Il metal o meglio l’heavy metal in primis, e il Regno Unito. Un connubio che dura ormai da quarantanni circa, reso celebre dalla nascita, in quelle terre, della NWOBHM.

Dopo questi quarantanni continuano a sorgere, nei vari generi, band dall’altro livello qualitativo per via di una professionalità assoluta, di una dedizione completa alla causa, di un approccio serio e rispettoso delle delicate fattezze di Euterpe.

Fra questi ensemble ci sono i The Five Hundred. Formatisi a Nottingham nel 2014, hanno all’attivo due EP (“Winters”, 2015; “The Veil”, 2017), e il debut-album “Bleed Red”, oggetto della presente recensione.

Sin dai primi secondi dell’opener-track nonché title-track ‘Bleed Red’, si ha la chiara sensazione di avere a che fare con una formazione di lunga esperienza, in grado di proporre un prodotto formalmente perfetto in tutte le sue fasi costruttive. A cominciare dall’esecuzione dei brani. Una percezione che cozza con la circostanza che i Nostri siano, invece, un ensemble giovane e alle prime armi. Con che, chiudendo il cerchio in merito alla naturale predisposizione degli inglesi nella migliore interpretazione del metal.

Una naturalezza che, forse, è la qualità migliore dei The Five Hundred, già in grado, con questo full-length di debutto, di mostrare qualità sia tecniche sia compositive fuori dal comune. E, soprattutto, una freschezza musicale assolutamente in linea con i tempi che corrono, anzi, magari… un po’ avanti. Già, poiché “Bleed Red” è sì un lavoro che si può correttamente inquadrare nel metalcore ma, prima di tutto, nel metal moderno. Come se i The Five Hundred definissero forme e colori del metal della seconda decade del nuovo millennio. Metal e basta. Il discendente diretto dell’heavy metal, insomma.

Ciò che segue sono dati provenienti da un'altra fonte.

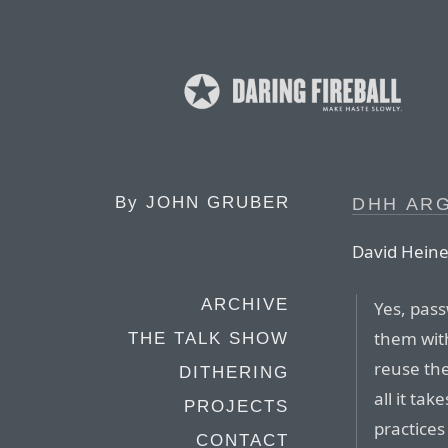
By
JOHN GRUBER
DHH AR
David Hein
ARCHIVE
Yes, pass
them with
THE TALK SHOW
reuse the
DITHERING
all it ta
PROJECTS
practices
CONTACT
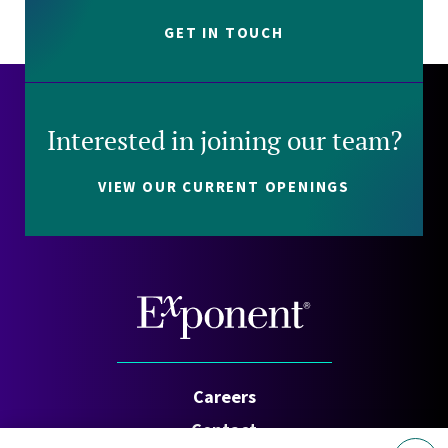
GET IN TOUCH
Interested in joining our team?
VIEW OUR CURRENT OPENINGS
Careers
Contact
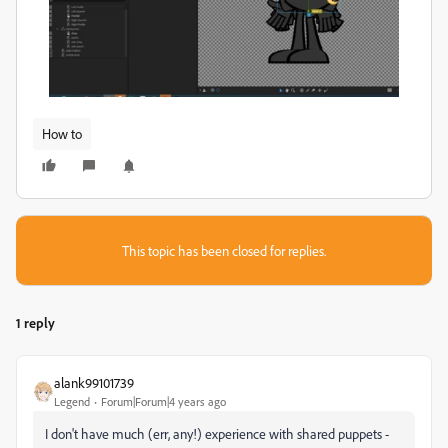
How to
This topic has been closed for replies.
1 reply
alank99101739
Legend
Forum|Forum|4 years ago
I don't have much (err, any!) experience with shared puppets -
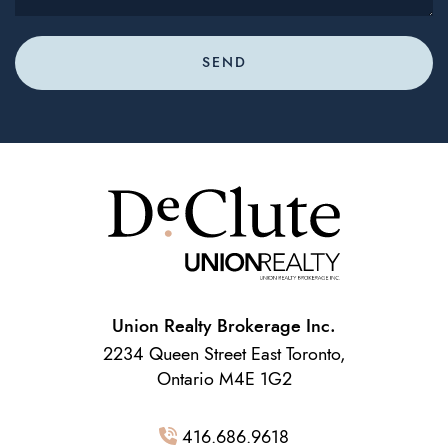
SEND
Union Realty Brokerage Inc.
2234 Queen Street East Toronto,
Ontario M4E 1G2
416.686.9618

È bene osservare che tutto quanto sopra è possibile non solo a causa di predisposizioni genetiche note ma anche e soprattutto per via di una competenza tecnica che si pone sulla fascia più alta del panorama metal internazionale. Le linee vocali di Jonathan Woods-Eley, pur non presentando particolari elementi di originalità, sono semplicemente perfette nell’alternanza fra le harsh e le clean vocals e nella loro intersezione con i numerosi cori, come da dettami del metalcore, appunto. I due chitarristi Paul Doughty e Mark Byrnes svolgono un compito che, anch’esso, si rivela immune da critiche negative; essendo, anche, capaci di regalare assoli figli di una grande abilità e di un rilevante senso del gusto. Irreprensibile pure la sezione ritmica, idonea a muovere, con Andy Crawford al basso e Kelsey James alla batteria, il motore che alimenta l’anima del combo britannico.

Buona anche la successione delle canzoni, diverse fra loro per avere un’eterogeneità di ascolto ma legate assieme dal filo conduttore che è lo stile del quintetto. Occorre inoltre sottolineare che “Bleed Red” non è un disco particolarmente melodico. Anzi, escluse le magnifiche ‘Oblivion’ e ‘The Narcissist’, hit dall’eccellente impatto emozionale,  i The Five Hundred pestano duro con costanza e consistenza, lungo il percorso che porta da ‘Bleed Red’ a ‘Circles’. Dando l’idea che mainstream e easy listening siano concetti del tutto avulsi dalla loro filosofia artistica.

Così, pur essendo piacevole in ogni suo anfratto, “Bleed Red” non è un platter a uso e consumo di coloro che amano le produzioni semplici e immediate, orecchiabili e accattivanti. Al contrario, appare un’opera a uso e consumo di chi affronta il discorso musicale con competenza e spirito di riflessione.

In definitiva, l’affidabilità è di casa, qui. Del resto poco importa.